The Ducks avoided an eight-game slump, which would have matched the longest in franchise history, with offensive leadership from Perry and Getzlaf, the longtime linemates and Canadian national teamers. Anaheim had lost eight of nine at Honda Center, but played solid defence in front of Hiller for just its second home win since Oct. 16.
"We were playing with the puck more," Perry said. "It's all confidence when you're playing with the puck and hanging on to it. We got behind early, and we didn't let it phase us. We stuck to our game plan and got on the forecheck."
Bobby Ryan, the subject of numerous trade rumours in recent days, received an ovation when he was introduced in the Ducks' starting lineup. The American forward assisted on Smith-Pelly's goal, but he has just two goals in 11 games while getting dropped from his position alongside Perry and Getzlaf on the Ducks' top line.
The Ducks didn't make a panic trade of their young talent. Instead, they hired new tutors for that talent.
Boudreau was fired by the Capitals on Monday after four seasons, leading them to four division titles and a Presidents' Trophy while winning the 2008 Jack Adams award as the league's top coach. Anaheim planned to introduce Boudreau at a news conference on Thursday.
Andrei Kostitsyn scored a first-period goal and Peter Budaj stopped 23 shots for the Canadiens, who opened a three-game California road trip with their third straight loss. Montreal played without goals leader Max Pacioretty, who served the first game of his three-game suspension for a hit to the head of Pittsburgh defenceman Kris Letang.

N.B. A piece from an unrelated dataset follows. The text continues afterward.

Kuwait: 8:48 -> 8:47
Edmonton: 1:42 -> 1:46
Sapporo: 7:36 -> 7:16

"They're a desperate team, and they have some skilled players that made plays," Montreal defenceman Hal Gill said. "We couldn't get the job done on the power play, and we gave up a couple of goals short-handed. It's tough to win when you do that."
The Canadiens went ahead in the opening minutes when Tomas Plekanec fed Kostitsyn for his first goal since returning from a 10-game injury absence. Anaheim skated in its now-usual fog during the first period until it was forced to kill three consecutive penalties, energizing the bench and the building by shutting down the NHL's 29th-ranked road power play.

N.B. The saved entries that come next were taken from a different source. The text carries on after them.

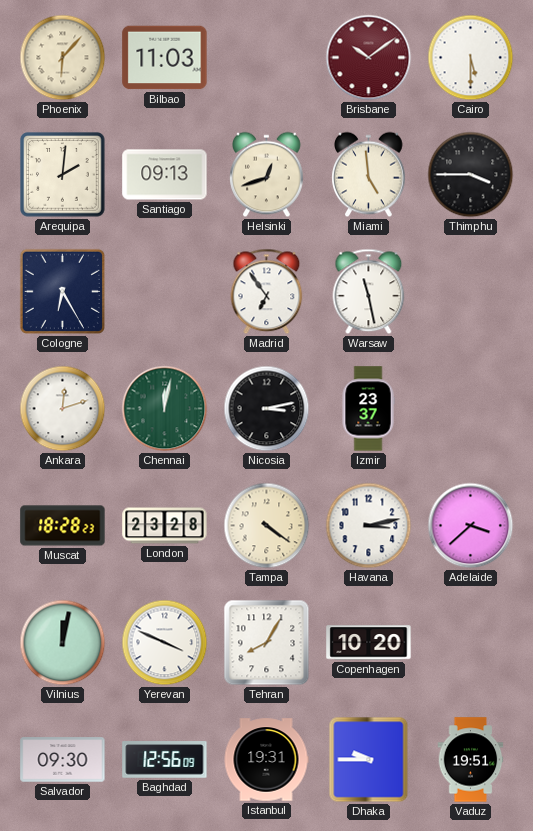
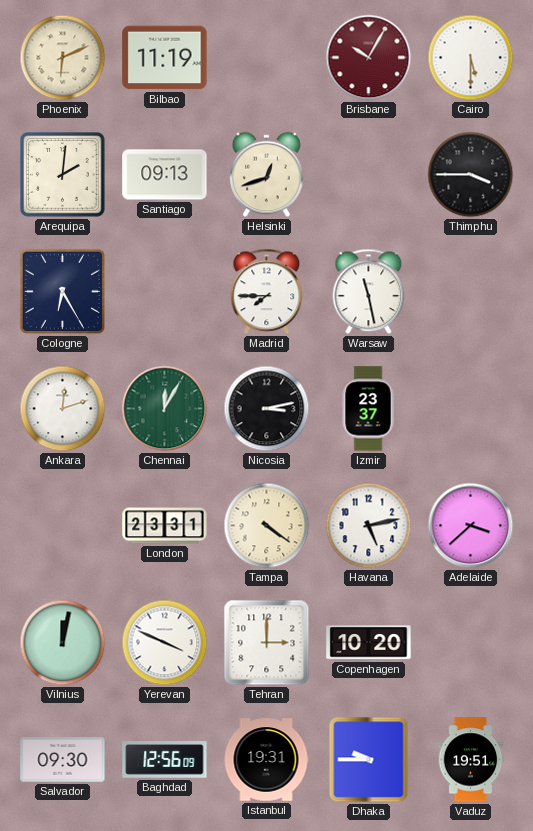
Phoenix: 6:07 -> 6:11
Bilbao: 11:03 -> 11:19
Brisbane: 10:09 -> 10:05
Miami: 4:59 -> none
Madrid: 6:54 -> 7:45
Chennai: 12:02 -> 12:05
Muscat: 18:28 -> none
London: 23:28 -> 23:31
Havana: 3:13 -> 5:13
Tehran: 8:05 -> 3:00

"The fact that we had three power plays and didn't score and didn't have a lot of chances, that probably turned the momentum of the game," Montreal coach Jacques Martin said. "They won the special teams part of the game and scored two on the power play, and that was the difference. We've got to be better that way."

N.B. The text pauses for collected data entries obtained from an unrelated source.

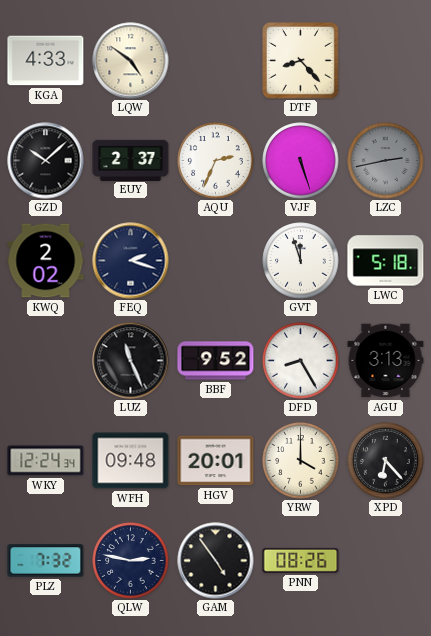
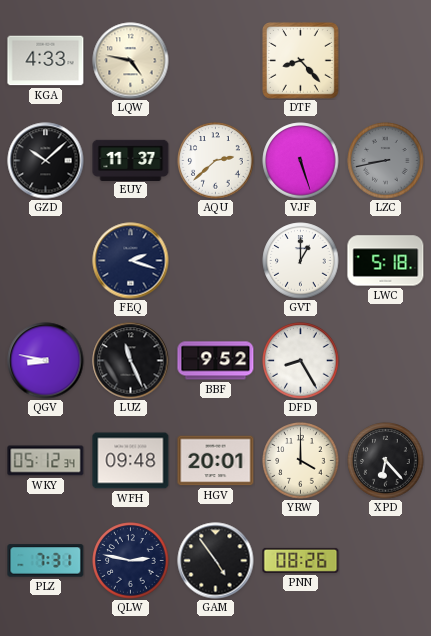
LQW: 4:51 -> 4:47
EUY: 2:37 -> 11:37
AQU: 2:34 -> 2:38
LZC: 2:43 -> 8:43
KWQ: 2:02 -> none
GVT: 11:57 -> 1:00
QGV: none -> 8:47
AGU: 3:13 -> none
WKY: 12:24 -> 05:12
PLZ: 7:32 -> 7:31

Getzlaf evened it when Perry found him with a cross-ice pass with 19 seconds left in the first period. Although he has a seven-game assist streak, the Anaheim captain hadn't scored a goal in 14 games since Oct. 27—a fact mentioned to him that morning by Perry.
Anaheim failed to score during a 90-second, two-man advantage early in the second period, but Smith-Pelly put the Ducks ahead moments later when he alertly swatted a rebound onto the ice and smacked it past Budaj. Perry added another power-play goal early in the third, expertly redirecting Francois Beauchemin's shot for the reigning NHL MVP's 11th goal.
Hagman added his first goal since joining the Ducks two weeks ago, scoring with 1:29 to play.
NOTES: Anaheim is 5-0-1 in its last six games against Montreal. ... Longtime former Montreal captain Saku Koivu played his third game against the Canadiens since moving to Anaheim. Koivu was the Habs' captain for 10 of his 13 seasons in Montreal, matching Jean Beliveau for the longest captaincy in franchise history. ... Montreal D Andrei Markov travelled to California, but didn't make his return from a yearlong absence with torn ligaments in his right knee. Markov, who hasn't played since Nov. 13, 2010, could return later on the trip in San Jose or Los Angeles.